Recently my friends at Singular City hosted an interesting evening at the L.A. Library: a conversation with author Eric Klinenberg, discussing his new book, Going Solo: The Extraordinary Rise and Surprising Appeal of Living Alone.
In his talk, in answer to Singular Editor Kim Calvert, Klinenberg focused on the intense social conditioning involved in getting married and raising a family, emphasizing how the trend toward living as a single person goes directly counter to this deeply ingrained pattern.
As Klinenberg said, this has led to anxiety particularly among single women in their late 30’s and early 40’s, not so much internally–as they have chosen to live alone and pursue personal goals–but mainly as their peers, parents and society at large begin to trigger their feelings about their biological clocks.
When I spoke to Klinenberg at the reception, I mentioned my own interest in male conditioning along the same lines – and the programming to find a mate, raise a family and particularly to act as a provider in an age when women are so independent. In my experience the pressure for males to live up to a standard of achievement is also fraught with anxiety, particularly in the current economic climate.
For both sexes there is a steep emotional price to pay in going against the powerful conditioning of our society, particularly as it is promoted in advertising and the media.
And yet as Klinenberg pointed out, it is the very need for space and solitude that is also driving this trend toward living “solo,” not only in the U.S. but all over the world. More and more people seem willing to pay that price for the privilege and luxury of personal physical and mental space.
I would connect this trend, which Klinenberg correctly attributes to the benefits of modern technology, to another movement—the search for meaning and transcendence.
In his best selling book A New Earth, Eckhart Tolle also discusses the massive conditioning and automatic and habitual responses of our left brains—our “Ego”—as we react to life’s complex circumstances and try to control events in conformity to our conditioned mental patterns and belief.
As I’ve written in the past, neuroscience has not been able to isolate a physical Ego in the brain or anywhere else; rather scientists now see the “Self” as a complex neural network that works very parallel to a computer operating system and a set of programs that should work in harmony, but sometimes can act in conflict, causing anxiety and depression.
The computer model intrigues me a great deal because we have also discovered another set of computer code in not just our brain cells (neurons) but in all of the DNA or genetic material in every cell of the human body, and indeed all life on earth.
The Genome, or DNA code, when sequenced, runs exactly the same way as the code that runs in Microsoft Word or any other computer program created by humans.
And, as we examine our own lives and the conditioning that shapes us more deeply, it also turns out that our automatic functions (habits) work exactly like a simple Microsoft Word macro.
(A Macro is a series of recorded keystrokes that performs a specific task—it’s a precisely defined block of computer code (software)).
If you can “be the scientist,” as suggested by my friend Michael Jeffreys, and observe yourself carefully, you will see that changing a habit (the most powerful example of conditioned behavior) comes down to three essential steps, as outlined in The Power of Habit: Why We Do What We Do in Life and Business, by Charles Duhigg.
Each habit has three components – a trigger, a routine and a reward.
Perform a “experiment with life” –like changing a habit –and you find that these steps conform perfectly to a simple computer program such as a macro:
First, in a macro, the trigger is an “event”–On Mouseclick” — the routine has the same name in programming — subroutine — and the reward is getting the desired result, which if the program works, means you will “run” it again and again(which is precisely what a macro lets you do — run the same program with just one keystroke (trigger)).

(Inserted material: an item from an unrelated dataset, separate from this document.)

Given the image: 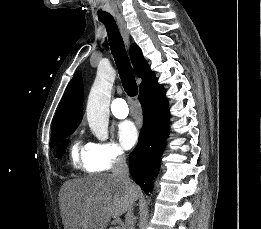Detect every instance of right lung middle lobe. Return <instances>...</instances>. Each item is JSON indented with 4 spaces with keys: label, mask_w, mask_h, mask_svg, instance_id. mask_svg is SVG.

The first step toward change is observation and noticing – and then altering the reward with something that provides the same feeling (fulfillment) but is not self-destructive but rather nurturing.

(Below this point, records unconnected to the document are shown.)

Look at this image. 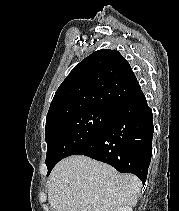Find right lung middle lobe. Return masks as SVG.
<instances>
[{
    "label": "right lung middle lobe",
    "mask_w": 179,
    "mask_h": 211,
    "mask_svg": "<svg viewBox=\"0 0 179 211\" xmlns=\"http://www.w3.org/2000/svg\"><path fill=\"white\" fill-rule=\"evenodd\" d=\"M113 109L89 108L52 121L45 127L46 165L49 174L61 159L92 142L114 114Z\"/></svg>",
    "instance_id": "dd1d6c3e"
}]
</instances>
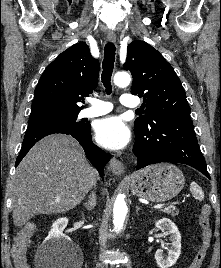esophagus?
I'll list each match as a JSON object with an SVG mask.
<instances>
[{"label": "esophagus", "mask_w": 221, "mask_h": 268, "mask_svg": "<svg viewBox=\"0 0 221 268\" xmlns=\"http://www.w3.org/2000/svg\"><path fill=\"white\" fill-rule=\"evenodd\" d=\"M108 40L110 42H115L116 41V35L115 34H108L107 36ZM110 169L111 171L117 175V176H121L124 173V165L121 161H119L118 159H116L115 157H113L110 160Z\"/></svg>", "instance_id": "esophagus-1"}]
</instances>
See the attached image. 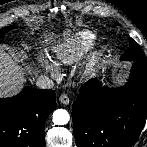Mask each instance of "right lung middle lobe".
<instances>
[{"mask_svg": "<svg viewBox=\"0 0 147 147\" xmlns=\"http://www.w3.org/2000/svg\"><path fill=\"white\" fill-rule=\"evenodd\" d=\"M13 28V26H8V27H4L2 29H0V37L2 35H4L5 33H7L8 31H10Z\"/></svg>", "mask_w": 147, "mask_h": 147, "instance_id": "right-lung-middle-lobe-1", "label": "right lung middle lobe"}]
</instances>
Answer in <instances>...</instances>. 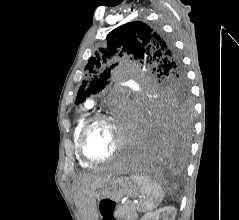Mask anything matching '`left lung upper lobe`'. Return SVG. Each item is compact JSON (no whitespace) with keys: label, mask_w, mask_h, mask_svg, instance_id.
<instances>
[{"label":"left lung upper lobe","mask_w":239,"mask_h":220,"mask_svg":"<svg viewBox=\"0 0 239 220\" xmlns=\"http://www.w3.org/2000/svg\"><path fill=\"white\" fill-rule=\"evenodd\" d=\"M123 53L132 54L136 60L153 68L159 78L158 84L145 95L143 108L152 112H173L183 122L190 123L193 105L181 59L160 30L141 21L126 23L107 35L105 46L90 57L85 67V80L75 103H82L108 84L112 69L118 65L113 61Z\"/></svg>","instance_id":"1"}]
</instances>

But consider the meaning of this – changing the conditioned responses of your brain (and its structure—neuroplasticity) involves rewriting (or rewiring) internally coded instructions—literally inner alchemy is reprograming your software.
This ability to mimic life through the coded instructions of symbols or language is why I consider the development of software an evolutionary event in our species’ history, and perhaps the most significant human achievement since the construction of the Great Pyramid.